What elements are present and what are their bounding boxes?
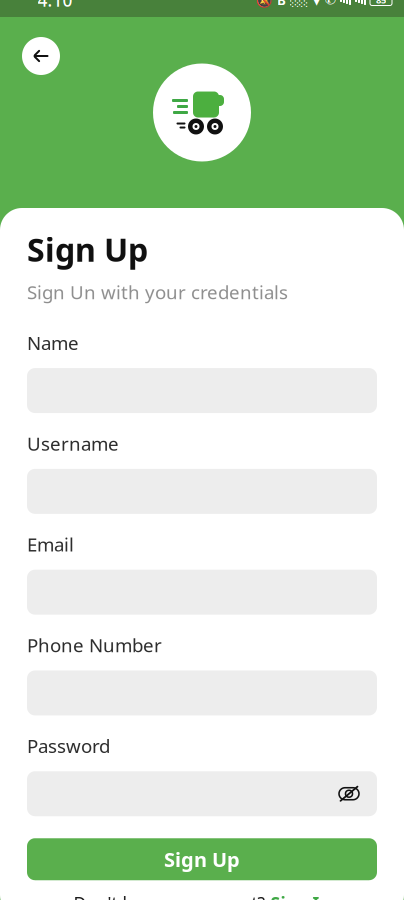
staticText: Sign Un with your credentials [27,280,288,304]
button[interactable]: Don't have an account? [27,890,377,900]
button[interactable] [27,771,377,816]
staticText: B [277,0,286,9]
button[interactable]: Back [22,37,60,75]
staticText: 85 [376,0,386,6]
staticText: Sign In [270,892,330,900]
staticText: 4:10 [38,0,72,12]
staticText: ░░ [290,0,308,7]
staticText: Username [27,431,119,456]
staticText: 🔕 [256,0,273,8]
staticText: Password [27,733,110,758]
staticText: Name [27,330,79,355]
staticText: Sign Up [27,228,148,270]
staticText: ▼ [312,0,321,7]
staticText: Email [27,532,74,557]
staticText: Sign Up [164,846,240,873]
staticText: Don't have an account? [74,892,266,900]
staticText: Phone Number [27,633,162,658]
button[interactable]: Sign Up [27,838,377,880]
staticText: ✆ [325,0,336,8]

+-------+

Task details.
With the pictures omitted, repeat the full set of records above exactly.

Task answer.
What elements are present and what are their bounding boxes?
staticText: Sign Un with your credentials [27,280,288,304]
button[interactable]: Don't have an account? [27,890,377,900]
button[interactable] [27,771,377,816]
staticText: B [277,0,286,9]
button[interactable]: Back [22,37,60,75]
staticText: 85 [376,0,386,6]
staticText: Sign In [270,892,330,900]
staticText: 4:10 [38,0,72,12]
staticText: ░░ [290,0,308,7]
staticText: Username [27,431,119,456]
staticText: 🔕 [256,0,273,8]
staticText: Password [27,733,110,758]
staticText: Name [27,330,79,355]
staticText: Sign Up [27,228,148,270]
staticText: ▼ [312,0,321,7]
staticText: Email [27,532,74,557]
staticText: Sign Up [164,846,240,873]
staticText: Don't have an account? [74,892,266,900]
staticText: Phone Number [27,633,162,658]
button[interactable]: Sign Up [27,838,377,880]
staticText: ✆ [325,0,336,8]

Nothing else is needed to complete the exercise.